# Guppies - Several Questions...



## TripleB67 (Jun 23, 2012)

After my 5 gallon tank has spent some time with fish in it and is completely cycled, I'm thinking of putting some male guppies in the aquarium.

Originally I had decided to go with Neon Tetras, but I added too many at one time and 5 out of the 6 died within the first day. The 6th one is doing great but in the short time they were swimming I noticed they tend to stay around my decorations at the bottom and were tough for my 5 year old to keep an eye on.

I'm now thinking about putting some guppies in there because of their color, supposedly hardiness, and have several questions:

1) How many male guppies could I put in a 5 gallon aquarium?
2) Do guppies typically swim more towards the middle/top of the tank?
3) Should I leave my 1 neon tetra in there or will he nip the tales of the guppies?
4) What would be a great bottom dweller to put with the guppies? Cherry Shrimp? African Dwarf Frog? Snail? Combination of those three? {I would like something to help keep the tank clean}
5) How many of your answer in question 4 should I add?

Thanks for any and all help!

TripleB67


----------



## Fish chick (Feb 18, 2012)

I would think add 3-4. I've never kept neon tetras, so I'll let somebody else answer those.


----------



## jamestanker (Jun 30, 2012)

the guppies I have inky turtle tank like the top portion


----------



## BettaGuy (May 6, 2012)

After amano shrimp, cherry shrimp are the best algae eating shrimp. I would put 5 of them in there but its all your choice


----------



## fishbubbles (Sep 16, 2011)

I would say put 3 guppies and cherry shrimp. So that you have color and algae eaters.


----------



## Fishpunk (Apr 18, 2011)

Personally, I'd put some killifish in there, say Aphyosemion striatum.


----------



## BettaGuy (May 6, 2012)

But in the end it is all your choice


----------



## Embers To Ashes (Jun 13, 2011)

neon tetras are schooling fish, so it is best to keep them in groups of 6 or more, but three will be happy.A single neon tetra will most likley hide all the time. However, a general rule of thumb is one inch of fish per gallon of water. neons grow to be about 1.5 inches and guppies about 2 inches in my experiance. This is just a guide line though. I beleive that three neons and two guppies and a shrimp or a snail may do well, but listen to people with more experiance before you listen to me.


----------



## Cory1990 (Jun 14, 2012)

I'll agree with embers to ashes. 2 male guppies and just a couple more neons.

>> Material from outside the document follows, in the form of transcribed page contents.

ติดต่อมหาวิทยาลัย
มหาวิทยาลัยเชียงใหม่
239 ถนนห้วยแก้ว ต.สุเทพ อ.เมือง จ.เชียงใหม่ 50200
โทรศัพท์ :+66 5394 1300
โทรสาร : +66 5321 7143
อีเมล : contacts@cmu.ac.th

If kept single in a tank all by itself it's going to hide.

Think of it this way. If your a single solder in war everyone you know has died. Are you going to jump in the middle of the battlefield heck no. My butt will run and hide. A few more they would be all over the tank. Also they will get along with the guppies great. 

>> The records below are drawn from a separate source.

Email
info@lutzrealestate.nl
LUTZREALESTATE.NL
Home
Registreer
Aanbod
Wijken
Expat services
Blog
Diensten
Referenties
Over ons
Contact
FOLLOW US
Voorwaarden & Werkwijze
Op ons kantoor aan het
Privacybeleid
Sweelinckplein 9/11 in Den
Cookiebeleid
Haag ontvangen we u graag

So if I was in your shoes my stock list would be

2 male fancy guppies (great color)
3-4 minimum neon tetras. ( come on these are small and cheap no reason why to get rid of him)
3 ghost shrimp

Now I can careless about te aqua calculators and stuff like that. I also think they will do fine in the tank. I know some will say my list is over stocked. But I know 100% they will do just fine.


----------



## TU55LER (Jul 15, 2012)

My sister has 2 guppies and 2 neon tetras in a 2 gallon tank. So I know that they get along well, the guppies swim at the top, and it's normal for the neons to swim mostly near the decorations. So your good.


----------



## BettaGuy (May 6, 2012)

But before you get cherry shrimp you'll have to have a way to get rid of the countless babies that are coming your way  You wont have that problem with amano shrimp or ghost shrimp but they are not coulourfull at all.


----------